Goal of the exercise
A word-for-word copy of the line containing "Gemacht für Distanzen, strukturiert" and every following line to the end of the data below is all the answer should hold.

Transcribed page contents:
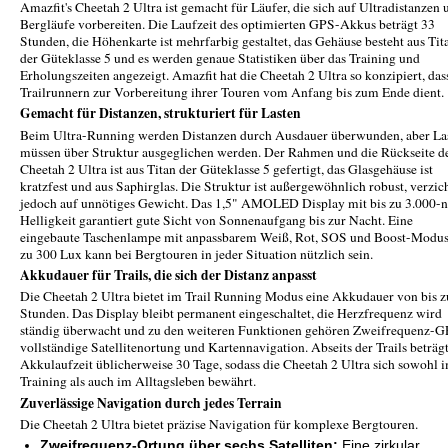
Amazfit's Cheetah 2 Ultra ist gemacht für Läufer, die sich auf Ultradistanzen 
Bergläufe vorbereiten. Die Laufzeit des optimierten GPS-Akkus beträgt 33
Stunden, die Höhenkarte ist mehrfarbig gestaltet, das Gehäuse besteht aus Tit
der Güteklasse 5 und es werden genaue Statistiken über das Training und
Erholungszeiten angezeigt. Amazfit hat die Cheetah 2 Ultra so konzipiert, dass
Trailrunnern zur Vorbereitung ihrer Touren vom Anfang bis zum Ende dient.
Gemacht für Distanzen, strukturiert für Lasten
Beim Ultra-Running werden Distanzen durch Ausdauer überwunden, aber La
müssen über Struktur ausgeglichen werden. Der Rahmen und die Rückseite d
Cheetah 2 Ultra ist aus Titan der Güteklasse 5 gefertigt, das Glasgehäuse ist
kratzfest und aus Saphirglas. Die Struktur ist außergewöhnlich robust, verzic
jedoch auf unnötiges Gewicht. Das 1,5" AMOLED Display mit bis zu 3.000-n
Helligkeit garantiert gute Sicht von Sonnenaufgang bis zur Nacht. Eine
eingebaute Taschenlampe mit anpassbarem Weiß, Rot, SOS und Boost-Modus
zu 300 Lux kann bei Bergtouren in jeder Situation nützlich sein.
Akkudauer für Trails, die sich der Distanz anpasst
Die Cheetah 2 Ultra bietet im Trail Running Modus eine Akkudauer von bis z
Stunden. Das Display bleibt permanent eingeschaltet, die Herzfrequenz wird
ständig überwacht und zu den weiteren Funktionen gehören Zweifrequenz-G
vollständige Satellitenortung und Kartennavigation. Abseits der Trails beträgt
Akkulaufzeit üblicherweise 30 Tage, sodass die Cheetah 2 Ultra sich sowohl 
Training als auch im Alltagsleben bewährt.
Zuverlässige Navigation durch jedes Terrain
Die Cheetah 2 Ultra bietet präzise Navigation für komplexe Bergtouren.
Zweifrequenz-Ortung über sechs Satelliten:
Eine zirkular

Answer area
Gemacht für Distanzen, strukturiert für Lasten
Beim Ultra-Running werden Distanzen durch Ausdauer überwunden, aber La
müssen über Struktur ausgeglichen werden. Der Rahmen und die Rückseite d
Cheetah 2 Ultra ist aus Titan der Güteklasse 5 gefertigt, das Glasgehäuse ist
kratzfest und aus Saphirglas. Die Struktur ist außergewöhnlich robust, verzic
jedoch auf unnötiges Gewicht. Das 1,5" AMOLED Display mit bis zu 3.000-n
Helligkeit garantiert gute Sicht von Sonnenaufgang bis zur Nacht. Eine
eingebaute Taschenlampe mit anpassbarem Weiß, Rot, SOS und Boost-Modus
zu 300 Lux kann bei Bergtouren in jeder Situation nützlich sein.
Akkudauer für Trails, die sich der Distanz anpasst
Die Cheetah 2 Ultra bietet im Trail Running Modus eine Akkudauer von bis z
Stunden. Das Display bleibt permanent eingeschaltet, die Herzfrequenz wird
ständig überwacht und zu den weiteren Funktionen gehören Zweifrequenz-G
vollständige Satellitenortung und Kartennavigation. Abseits der Trails beträgt
Akkulaufzeit üblicherweise 30 Tage, sodass die Cheetah 2 Ultra sich sowohl 
Training als auch im Alltagsleben bewährt.
Zuverlässige Navigation durch jedes Terrain
Die Cheetah 2 Ultra bietet präzise Navigation für komplexe Bergtouren.
Zweifrequenz-Ortung über sechs Satelliten:
Eine zirkular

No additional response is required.